Wednesday, October 04, 2006

Max Headroom is dead....

Remember that 80s series with the talking head that talked back to you? Yeah, the animated guy with the blond hair and tendency to lose facial parts when excited. Yup, you know the one. I loved it! I watched every crappy episode about gathering the news, getting the dangerous, exciting scoop, and chasing down the bad guys. Reporting looked exciting, especially in the brave new world of information overload we were in. They'd turn to the camera, fresh from some dramatic event and start reporting. Breathless and excited, they'd turn to the camera and talk to the world, blue eyeshadow all aflutter and serious hair perfect. Every single detail of the situation was important to everyone. All of it was the public right to know! It looked and sounded like just the most amazing thing to do with your life. Everyone listens to you and respects you, right?
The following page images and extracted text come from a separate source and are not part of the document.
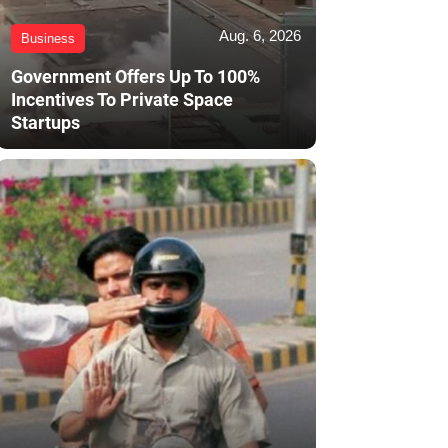
Aug. 6, 2026
Business
Government Offers Up To 100%
Incentives To Private Space
Startups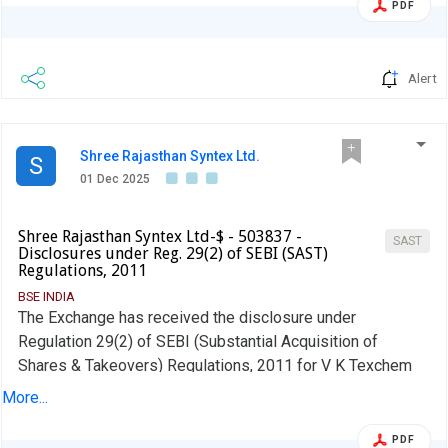
PDF
Alert
Shree Rajasthan Syntex Ltd.
S
01 Dec 2025
Shree Rajasthan Syntex Ltd-$ - 503837 -
SAST
Disclosures under Reg. 29(2) of SEBI (SAST)
Regulations, 2011
BSE INDIA
The Exchange has received the disclosure under
Regulation 29(2) of SEBI (Substantial Acquisition of
Shares & Takeovers) Regulations, 2011 for V K Texchem
Pvt Ltd
More...
PDF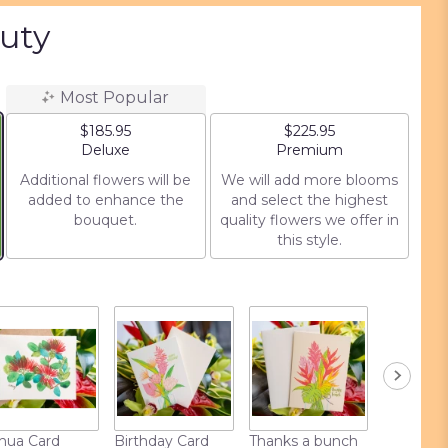
auty
Most Popular
$185.95
$225.95
Arrangement size
Arrangement size
Deluxe
Premium
Additional flowers will be
We will add more blooms
added to enhance the
and select the highest
bouquet.
quality flowers we offer in
this style.
hua Card
Birthday Card
Thanks a bunch
Love Car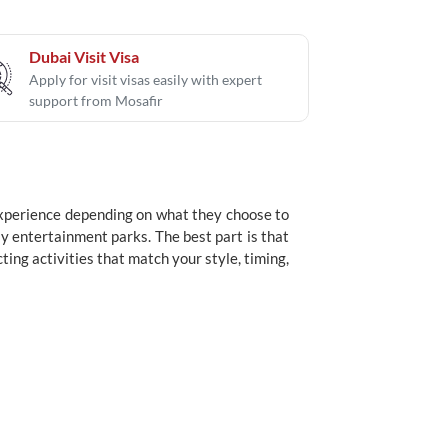
Dubai Visit Visa
Apply for visit visas easily with expert
support from Mosafir
 experience depending on what they choose to
y entertainment parks. The best part is that
ing activities that match your style, timing,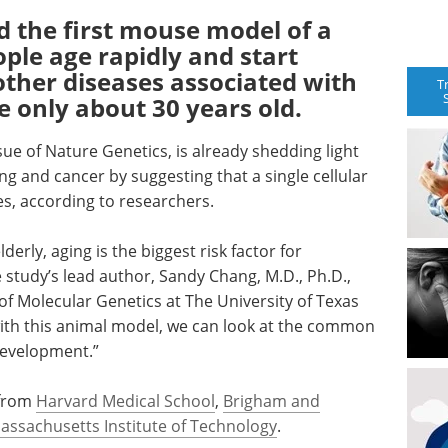
d the first mouse model of a
ople age rapidly and start
ther diseases associated with
T
e only about 30 years old.
ue of Nature Genetics, is already shedding light
g and cancer by suggesting that a single cellular
es, according to researchers.
erly, aging is the biggest risk factor for
 study’s lead author, Sandy Chang, M.D., Ph.D.,
of Molecular Genetics at The University of Texas
with this animal model, we can look at the common
development.”
 from
Harvard Medical School
,
Brigham and
assachusetts Institute of Technology
.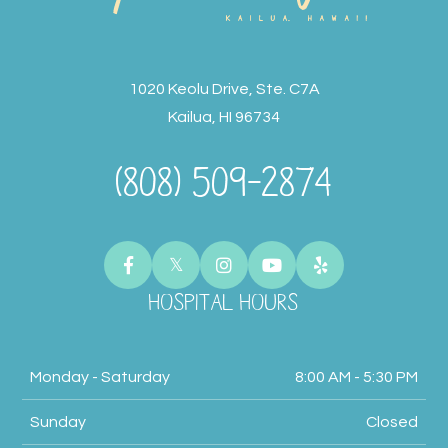
1020 Keolu Drive, Ste. C7A
Kailua, HI 96734
(808) 509-2874
HOSPITAL HOURS
Monday - Saturday
8:00 AM - 5:30 PM
Sunday
Closed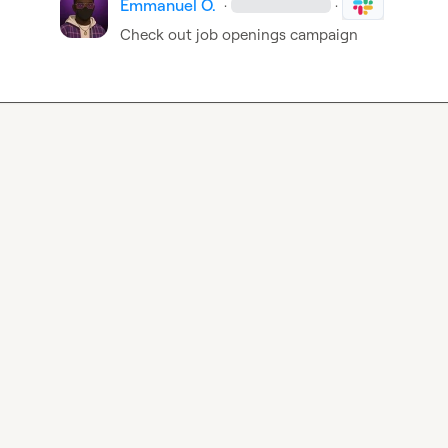
Emmanuel O.
·
·
Check out job openings campaign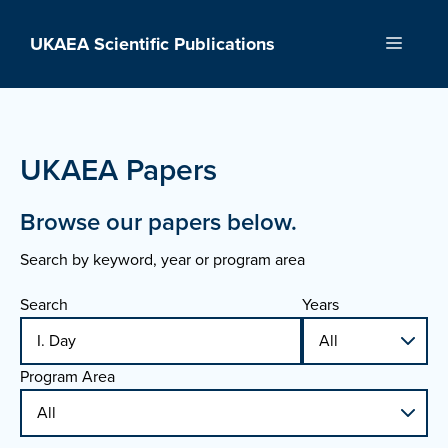
Skip
to
UKAEA Scientific Publications
Menu
content
UKAEA Papers
Browse our papers below.
Search by keyword, year or program area
Search
Years
Program Area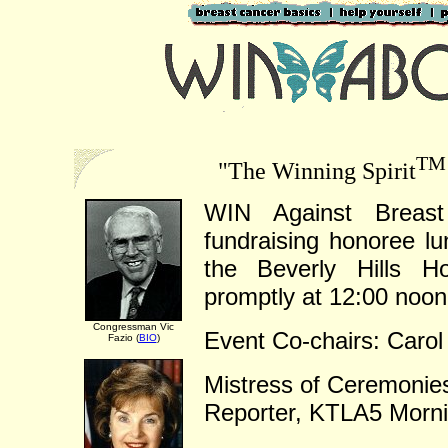
TM
"The Winning Spirit
WIN Against Breast 
fundraising honoree l
the Beverly Hills Ho
promptly at 12:00 noon
Congressman Vic
Event Co-chairs: Carol
Fazio (
BIO
)
Mistress of Ceremonie
Reporter, KTLA5 Morn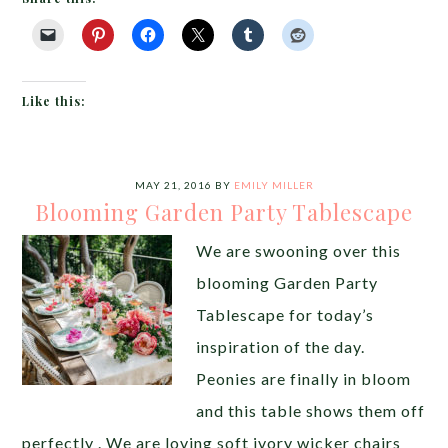
Like this:
MAY 21, 2016
BY
EMILY MILLER
Blooming Garden Party Tablescape
We are swooning over this
blooming Garden Party
Tablescape for today’s
inspiration of the day.
Peonies are finally in bloom
and this table shows them off
perfectly . We are loving soft ivory wicker chairs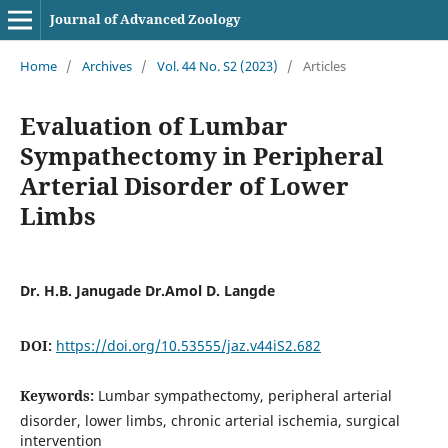
Journal of Advanced Zoology
Home
/
Archives
/
Vol. 44 No. S2 (2023)
/
Articles
Evaluation of Lumbar
Sympathectomy in Peripheral
Arterial Disorder of Lower
Limbs
Dr. H.B. Janugade Dr.Amol D. Langde
DOI:
https://doi.org/10.53555/jaz.v44iS2.682
Keywords:
Lumbar sympathectomy, peripheral arterial
disorder, lower limbs, chronic arterial ischemia, surgical
intervention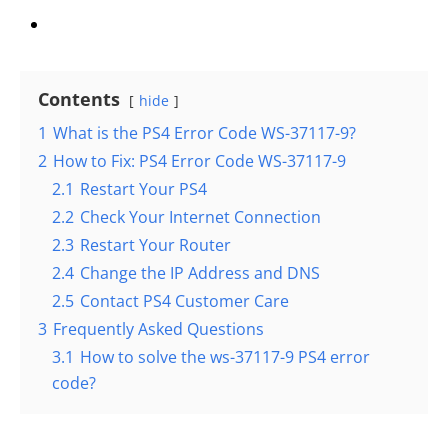
Contents
hide
1
What is the PS4 Error Code WS-37117-9?
2
How to Fix: PS4 Error Code WS-37117-9
2.1
Restart Your PS4
2.2
Check Your Internet Connection
2.3
Restart Your Router
2.4
Change the IP Address and DNS
2.5
Contact PS4 Customer Care
3
Frequently Asked Questions
3.1
How to solve the ws-37117-9 PS4 error
code?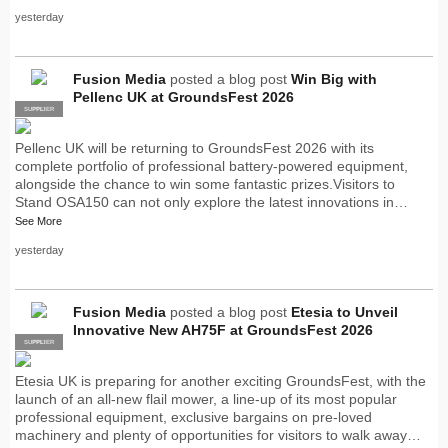
yesterday
Fusion Media
posted a blog post
Win Big with
Pellenc UK at GroundsFest 2026
SUPPLIER
PRO
Pellenc UK will be returning to GroundsFest 2026 with its
complete portfolio of professional battery-powered equipment,
alongside the chance to win some fantastic prizes.Visitors to
Stand OSA150 can not only explore the latest innovations in…
See More
yesterday
Fusion Media
posted a blog post
Etesia to Unveil
Innovative New AH75F at GroundsFest 2026
SUPPLIER
PRO
Etesia UK is preparing for another exciting GroundsFest, with the
launch of an all-new flail mower, a line-up of its most popular
professional equipment, exclusive bargains on pre-loved
machinery and plenty of opportunities for visitors to walk away…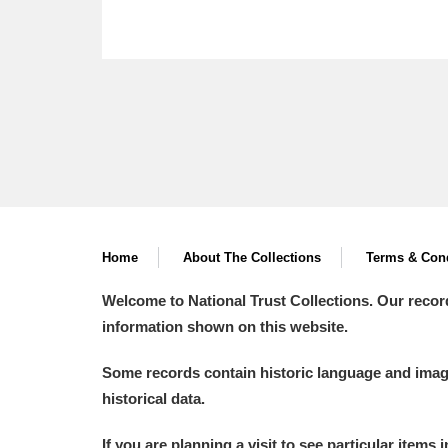
Home
About The Collections
Terms & Cond
Welcome to National Trust Collections. Our recor
information shown on this website.
Some records contain historic language and imager
historical data.
If you are planning a visit to see particular items 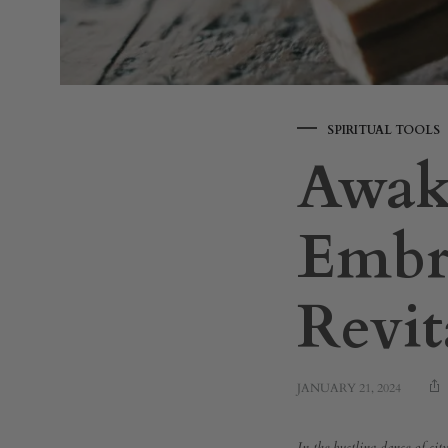
SPIRITUAL TOOLS
Awak
Embra
Revit
JANUARY 21, 2024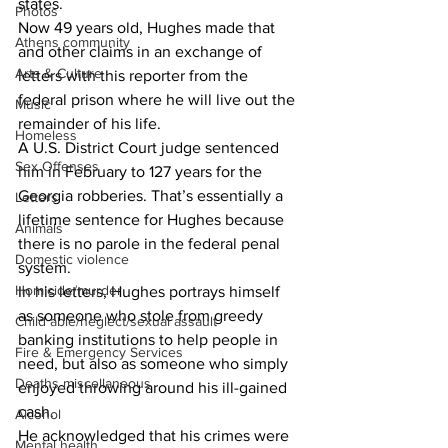
states.
Photos
Now 49 years old, Hughes made that 
Athens community
and other claims in an exchange of 
Arts & Culture
letters with this reporter from the 
federal prison where he will live out the 
Music
remainder of his life.
Homeless
A U.S. District Court judge sentenced 
Sex Offenses
him in February to 127 years for the 
Georgia robberies. That’s essentially a 
Letters
lifetime sentence for Hughes because 
Animals
there is no parole in the federal penal 
Domestic violence
system.
Homicide/murder
In his letters, Hughes portrays himself 
as someone who stole from greedy 
Child able/neglect/sexual assault
banking institutions to help people in 
Fire & Emergency Services
need, but also as someone who simply 
Deaths miscellaneous
enjoyed throwing around his ill-gained 
cash.
Alcohol
He acknowledged that his crimes were 
Mental health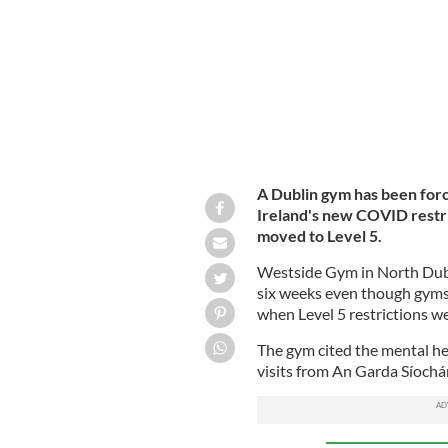
A Dublin gym has been forc
Ireland's new COVID restr
moved to Level 5.
Westside Gym in North Dubl
six weeks even though gyms 
when Level 5 restrictions w
The gym cited the mental he
visits from An Garda Síochá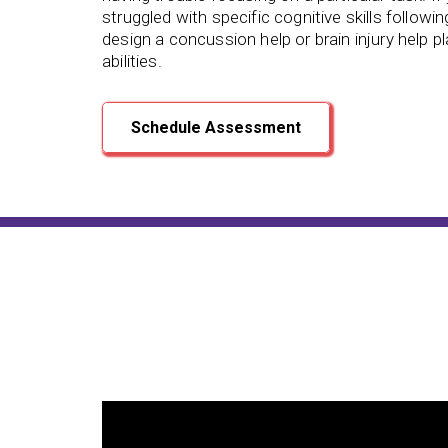
struggled with specific cognitive skills followin
design a concussion help or brain injury help p
abilities.
Schedule Assessment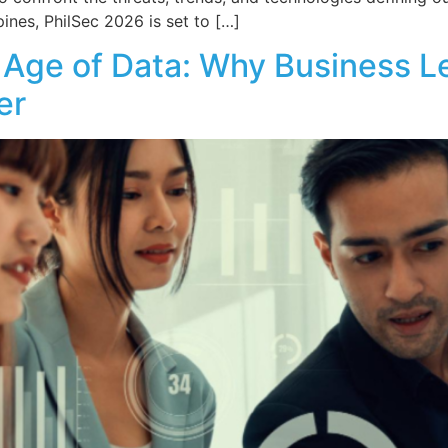
pines, PhilSec 2026 is set to […]
he Age of Data: Why Business 
er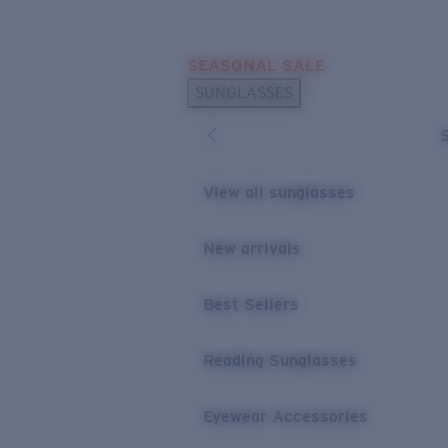
Skip to main content
SEASONAL SALE
POPULAR SEARCHES
SUNGLASSES
Sunglasses Best Sellers
Sunglasses New Arrivals
USEFUL LINKS
View all sunglasses
Replacement Lenses
New arrivals
Warranty & Repair
Best Sellers
Reading Sunglasses
Eyewear Accessories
Horsehockey! I cry bullshit! That crap inspired me to spend $80,000 on a spiffy private college degree in Television/Radio that sits on my bookshelf at home. I studied for the first year, and basically learned in that year that no one gives a shit. I learned in the second year that I really had nothing to say, as I was too young to have actually experienced enough to have any sort of opinion. In the third year, I despaired of the idiocy and self-importance exhibited by those around me and switched my major to Public Relations in an effort to be slightly more marketable without spending more money. In my fourth year, I graduated with an excellent average, a worthless degree, and a good paying job as an Internal Auditor. Go me. Yup, look at all that media training, counterclockwise down the drain. Except for moments like this.

Yup folks, I'd like to point out a fallacy folks seem to be operating under. More information isn't necessarily better. Really, it's not. There have been studies shown lately that given the range of input, choices, and options on a daily basis, there's a distinct tie between having too many choices, options, and input and being unhappy. There's a huge difference between being kept in the dark, getting fed piles of shit and knowing a few, key points. Perhaps that's the point of piling a law degree on my little brain - I now have a filter. When you fill it with crap, I'll dump it on your head. Easier to think when there's not a pile of meaningless crap on your mind, eh? Unfortunately my friends, not all of us have this luxury. Some folks still insist that they have to know every single aspect of a situation. They gather every possible bit of information in an attempt to understand, yet never spend any time on understanding their own thought processes.

The rule of computers also works for human brains - put in crap for data, you'll get out crap for data. If you don't understand your own biases and blind spots, why do you presume to have a valid, persuasive opinion on something? Do you know what you opinion really is and what it represents? Have you tried what's distasteful to you? Walked in the opposition's shoes as them? Tried on the things you dislike most as truths? Asked the really painful questions of yourself? Did you spend the time to actually look at the issue and figure out what's really being asked? Have you looked at where the data came from? Any decent researcher knows the sources rule: crappy source = worthless drivel. All the most sexy details in the world can't rescue bad facts. Ask questions. Be bold, truth can take it. Fascinating things happen when you just start asking short questions to get long answers. Listen to how things are said and what someone looks like as they say it. My spidey senses from all that government training can tell me when it's a steaming pile of crap by looking at someone. Especially when they're talking. And there's a difference between getting someone's opinion and just listening to what they have to say. Questions are usually required - think about it...

So folks, give your grey matter a break and build a filter for it. Ask why? How? Really? When? Where did that come from? How? You'll thank yourself. I have to rebuild mine regularly when I'm letting shitty things bother me for no useful reason. Just say no to excess crap. And listen to Antisthenes when he says:"Socrates told his students to know themselves. He couldn't guarantee that they had the equipment."

Go in peace to contemplate your ever meaningful navel.